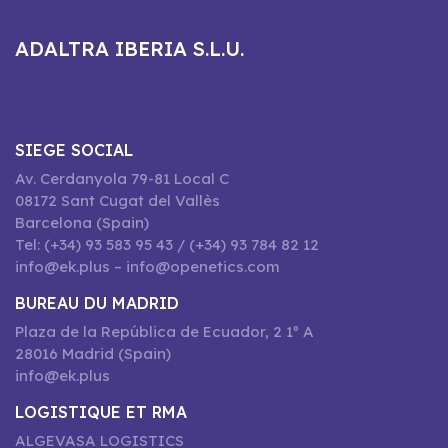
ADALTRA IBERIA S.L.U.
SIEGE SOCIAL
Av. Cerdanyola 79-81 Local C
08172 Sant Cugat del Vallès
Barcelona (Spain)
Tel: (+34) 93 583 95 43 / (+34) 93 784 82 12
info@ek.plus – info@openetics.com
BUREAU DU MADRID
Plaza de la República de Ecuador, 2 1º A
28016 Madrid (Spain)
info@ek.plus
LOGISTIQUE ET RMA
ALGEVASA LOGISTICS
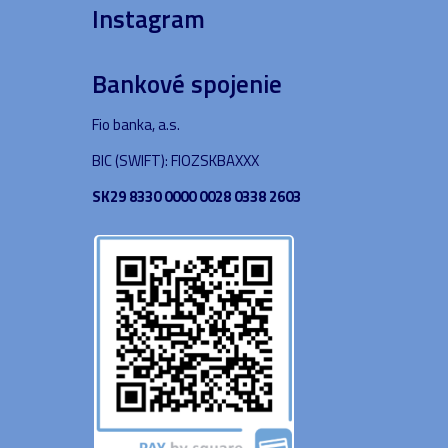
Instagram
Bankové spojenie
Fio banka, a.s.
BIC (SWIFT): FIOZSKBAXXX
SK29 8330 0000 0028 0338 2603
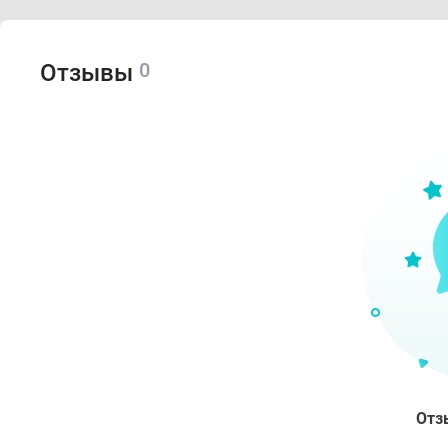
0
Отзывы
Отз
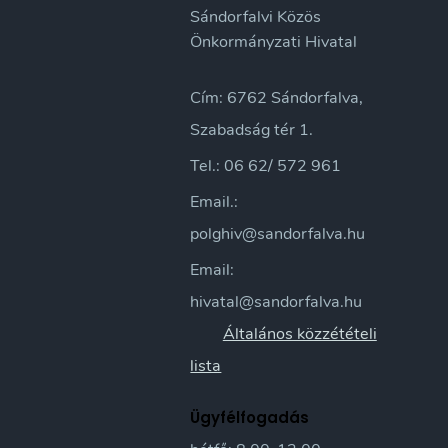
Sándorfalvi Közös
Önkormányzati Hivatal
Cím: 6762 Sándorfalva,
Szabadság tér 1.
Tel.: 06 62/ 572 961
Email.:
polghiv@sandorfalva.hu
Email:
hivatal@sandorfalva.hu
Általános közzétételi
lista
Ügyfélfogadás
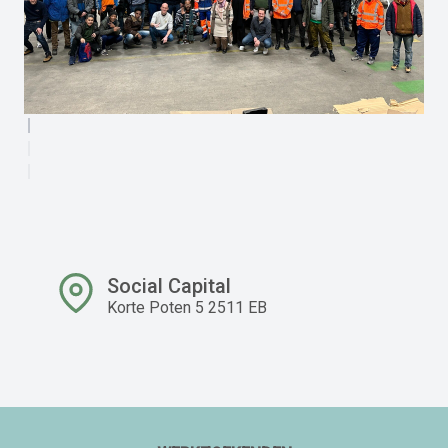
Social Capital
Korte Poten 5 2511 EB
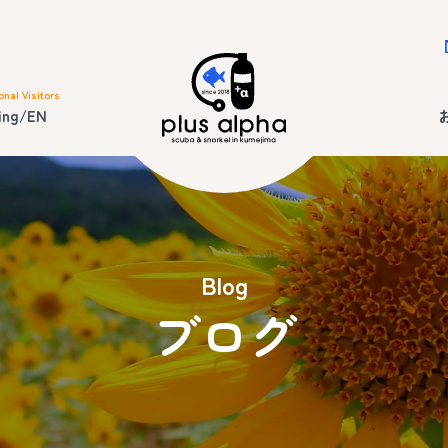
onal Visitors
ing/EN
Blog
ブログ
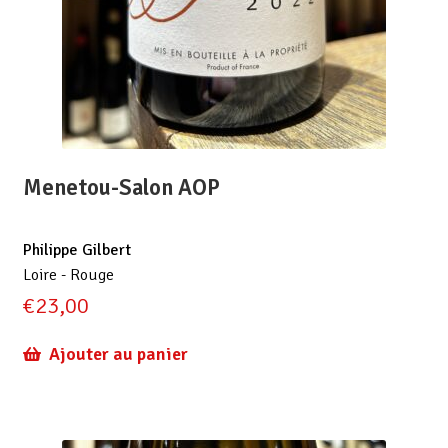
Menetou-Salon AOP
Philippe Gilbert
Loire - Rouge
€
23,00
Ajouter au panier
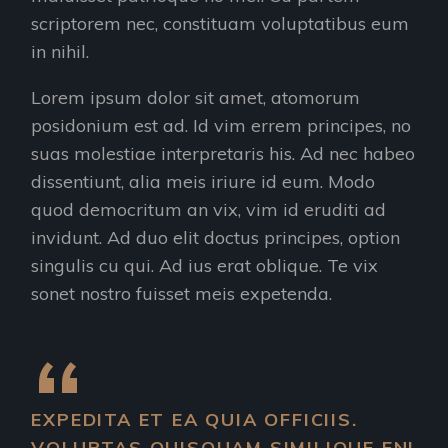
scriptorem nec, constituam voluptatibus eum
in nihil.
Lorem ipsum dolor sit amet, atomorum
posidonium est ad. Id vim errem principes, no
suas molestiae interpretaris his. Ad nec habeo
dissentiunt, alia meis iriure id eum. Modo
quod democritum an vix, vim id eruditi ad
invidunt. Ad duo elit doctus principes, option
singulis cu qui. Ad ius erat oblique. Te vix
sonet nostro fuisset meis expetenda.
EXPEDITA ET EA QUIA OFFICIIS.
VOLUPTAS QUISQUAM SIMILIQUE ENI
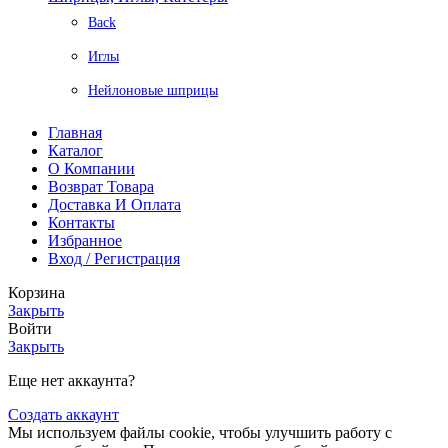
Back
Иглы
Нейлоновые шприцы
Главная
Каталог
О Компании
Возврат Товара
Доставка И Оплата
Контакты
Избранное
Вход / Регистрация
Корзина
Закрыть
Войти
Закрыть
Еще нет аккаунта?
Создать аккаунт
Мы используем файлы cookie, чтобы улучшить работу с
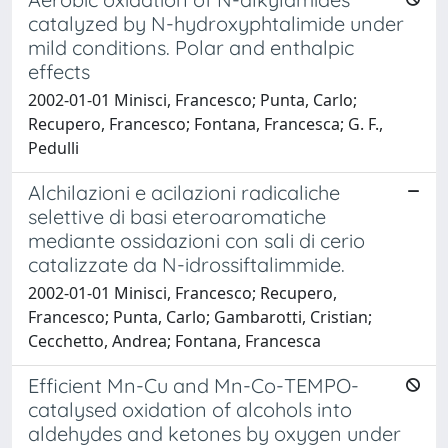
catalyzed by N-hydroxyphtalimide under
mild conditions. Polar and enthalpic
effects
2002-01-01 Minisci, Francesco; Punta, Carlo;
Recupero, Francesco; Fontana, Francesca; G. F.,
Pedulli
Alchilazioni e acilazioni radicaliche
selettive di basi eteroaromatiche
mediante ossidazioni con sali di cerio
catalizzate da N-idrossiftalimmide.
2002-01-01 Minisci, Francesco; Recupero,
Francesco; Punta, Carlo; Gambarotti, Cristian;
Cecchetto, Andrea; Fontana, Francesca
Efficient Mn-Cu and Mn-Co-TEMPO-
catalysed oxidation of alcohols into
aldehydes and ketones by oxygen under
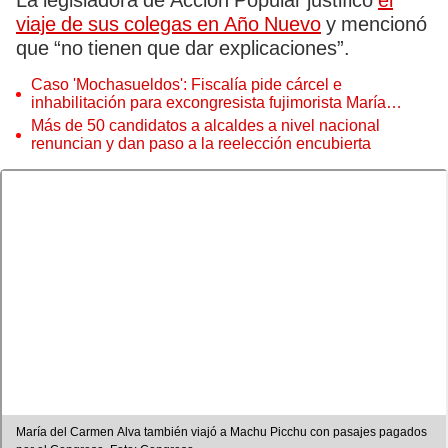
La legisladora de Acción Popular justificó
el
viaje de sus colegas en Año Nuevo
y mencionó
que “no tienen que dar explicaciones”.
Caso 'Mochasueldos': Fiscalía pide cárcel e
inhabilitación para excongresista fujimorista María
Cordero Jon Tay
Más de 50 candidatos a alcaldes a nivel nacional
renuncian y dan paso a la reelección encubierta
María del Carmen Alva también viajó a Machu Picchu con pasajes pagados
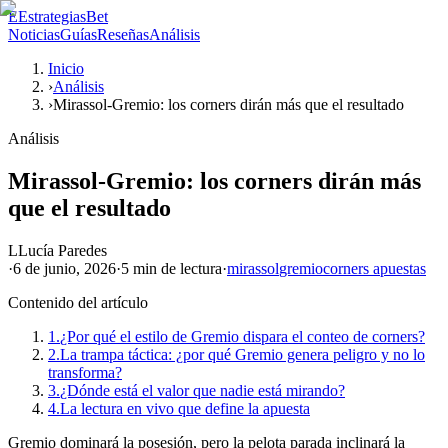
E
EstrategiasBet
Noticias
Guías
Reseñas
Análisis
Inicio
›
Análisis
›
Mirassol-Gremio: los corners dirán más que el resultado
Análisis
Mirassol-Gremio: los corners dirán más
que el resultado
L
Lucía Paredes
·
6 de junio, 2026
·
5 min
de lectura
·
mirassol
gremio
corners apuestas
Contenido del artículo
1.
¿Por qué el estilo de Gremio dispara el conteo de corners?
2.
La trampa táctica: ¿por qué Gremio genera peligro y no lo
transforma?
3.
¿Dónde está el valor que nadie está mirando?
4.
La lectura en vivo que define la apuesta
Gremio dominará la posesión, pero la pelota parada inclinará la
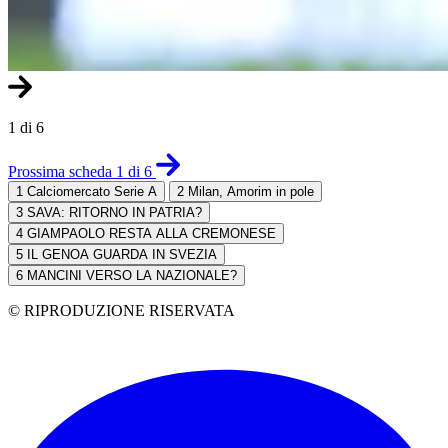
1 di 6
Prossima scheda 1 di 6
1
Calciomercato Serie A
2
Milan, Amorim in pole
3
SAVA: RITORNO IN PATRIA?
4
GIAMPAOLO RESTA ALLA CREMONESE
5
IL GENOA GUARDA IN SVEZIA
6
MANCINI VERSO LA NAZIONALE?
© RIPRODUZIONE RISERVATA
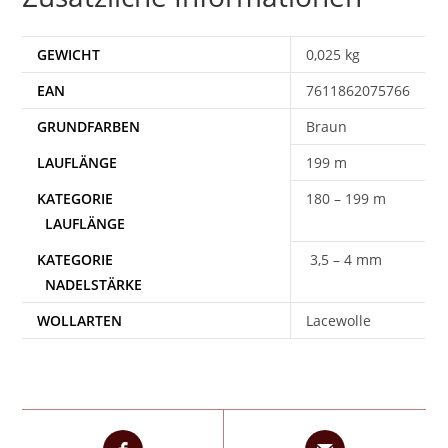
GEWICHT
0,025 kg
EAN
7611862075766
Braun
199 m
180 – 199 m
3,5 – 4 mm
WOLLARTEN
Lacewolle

====

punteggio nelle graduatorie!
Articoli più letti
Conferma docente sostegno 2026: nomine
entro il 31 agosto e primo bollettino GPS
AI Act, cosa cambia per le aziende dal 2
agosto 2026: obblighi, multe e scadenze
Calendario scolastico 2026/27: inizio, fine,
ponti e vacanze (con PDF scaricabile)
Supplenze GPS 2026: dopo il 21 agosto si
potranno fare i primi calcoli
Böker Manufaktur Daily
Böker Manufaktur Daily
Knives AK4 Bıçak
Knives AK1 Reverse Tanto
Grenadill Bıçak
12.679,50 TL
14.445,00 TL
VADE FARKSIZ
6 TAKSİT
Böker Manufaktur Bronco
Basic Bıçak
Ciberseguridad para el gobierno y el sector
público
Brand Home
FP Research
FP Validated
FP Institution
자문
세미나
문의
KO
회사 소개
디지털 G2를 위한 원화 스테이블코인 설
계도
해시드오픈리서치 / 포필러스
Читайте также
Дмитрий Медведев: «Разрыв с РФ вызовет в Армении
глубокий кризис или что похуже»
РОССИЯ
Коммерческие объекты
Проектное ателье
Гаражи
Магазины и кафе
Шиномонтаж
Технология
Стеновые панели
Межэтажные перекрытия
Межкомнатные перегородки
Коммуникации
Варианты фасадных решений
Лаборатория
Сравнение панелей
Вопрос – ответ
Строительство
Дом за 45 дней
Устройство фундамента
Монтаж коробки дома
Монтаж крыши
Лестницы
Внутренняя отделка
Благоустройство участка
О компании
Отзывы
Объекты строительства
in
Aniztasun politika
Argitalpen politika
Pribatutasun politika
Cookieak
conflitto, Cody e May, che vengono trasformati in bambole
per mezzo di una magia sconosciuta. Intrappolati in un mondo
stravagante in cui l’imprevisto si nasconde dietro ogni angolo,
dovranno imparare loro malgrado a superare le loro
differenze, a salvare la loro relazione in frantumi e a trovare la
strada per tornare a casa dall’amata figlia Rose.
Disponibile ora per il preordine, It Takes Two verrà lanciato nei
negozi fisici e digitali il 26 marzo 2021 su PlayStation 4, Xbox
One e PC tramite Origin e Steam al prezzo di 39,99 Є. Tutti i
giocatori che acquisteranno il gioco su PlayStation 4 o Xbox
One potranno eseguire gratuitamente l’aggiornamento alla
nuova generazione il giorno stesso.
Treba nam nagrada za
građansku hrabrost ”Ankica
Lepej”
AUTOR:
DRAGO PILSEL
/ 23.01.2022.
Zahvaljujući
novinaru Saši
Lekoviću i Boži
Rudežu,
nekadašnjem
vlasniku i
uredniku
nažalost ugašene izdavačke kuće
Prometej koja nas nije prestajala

====

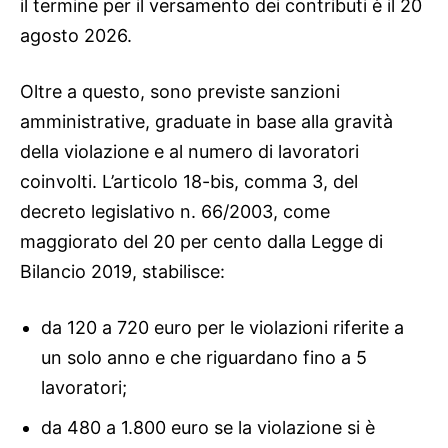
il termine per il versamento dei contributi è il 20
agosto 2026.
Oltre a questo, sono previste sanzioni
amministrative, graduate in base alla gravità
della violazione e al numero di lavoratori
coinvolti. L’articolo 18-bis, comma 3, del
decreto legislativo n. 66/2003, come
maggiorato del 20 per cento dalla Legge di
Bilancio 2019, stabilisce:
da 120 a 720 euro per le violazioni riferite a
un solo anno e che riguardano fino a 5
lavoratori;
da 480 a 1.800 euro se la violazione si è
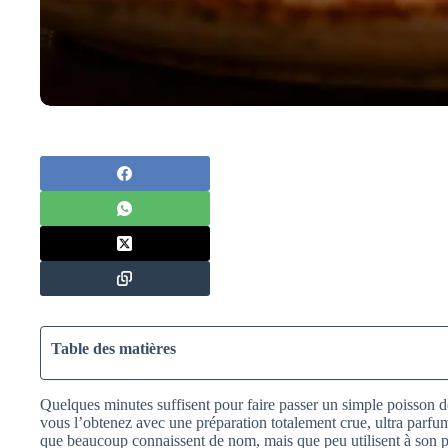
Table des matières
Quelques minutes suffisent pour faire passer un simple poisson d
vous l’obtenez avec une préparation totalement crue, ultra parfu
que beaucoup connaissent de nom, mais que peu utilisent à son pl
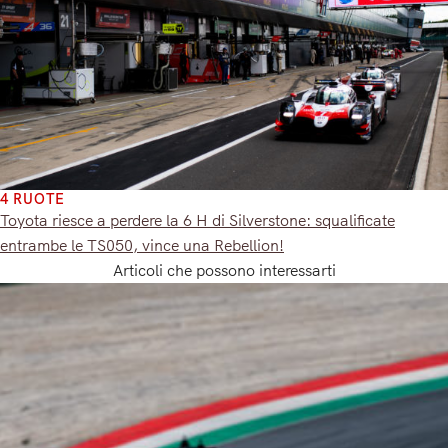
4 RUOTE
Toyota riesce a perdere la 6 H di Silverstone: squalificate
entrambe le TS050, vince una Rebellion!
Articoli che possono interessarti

====

What are the lines above, starting at the one with "Лаборатория" and ending at the one with "Disponibile ora per"? Give them again exactly, and only them.

## Answer to the problem
Лаборатория
Сравнение панелей
Вопрос – ответ
Строительство
Дом за 45 дней
Устройство фундамента
Монтаж коробки дома
Монтаж крыши
Лестницы
Внутренняя отделка
Благоустройство участка
О компании
Отзывы
Объекты строительства
in
Aniztasun politika
Argitalpen politika
Pribatutasun politika
Cookieak
conflitto, Cody e May, che vengono trasformati in bambole
per mezzo di una magia sconosciuta. Intrappolati in un mondo
stravagante in cui l’imprevisto si nasconde dietro ogni angolo,
dovranno imparare loro malgrado a superare le loro
differenze, a salvare la loro relazione in frantumi e a trovare la
strada per tornare a casa dall’amata figlia Rose.
Disponibile ora per il preordine, It Takes Two verrà lanciato nei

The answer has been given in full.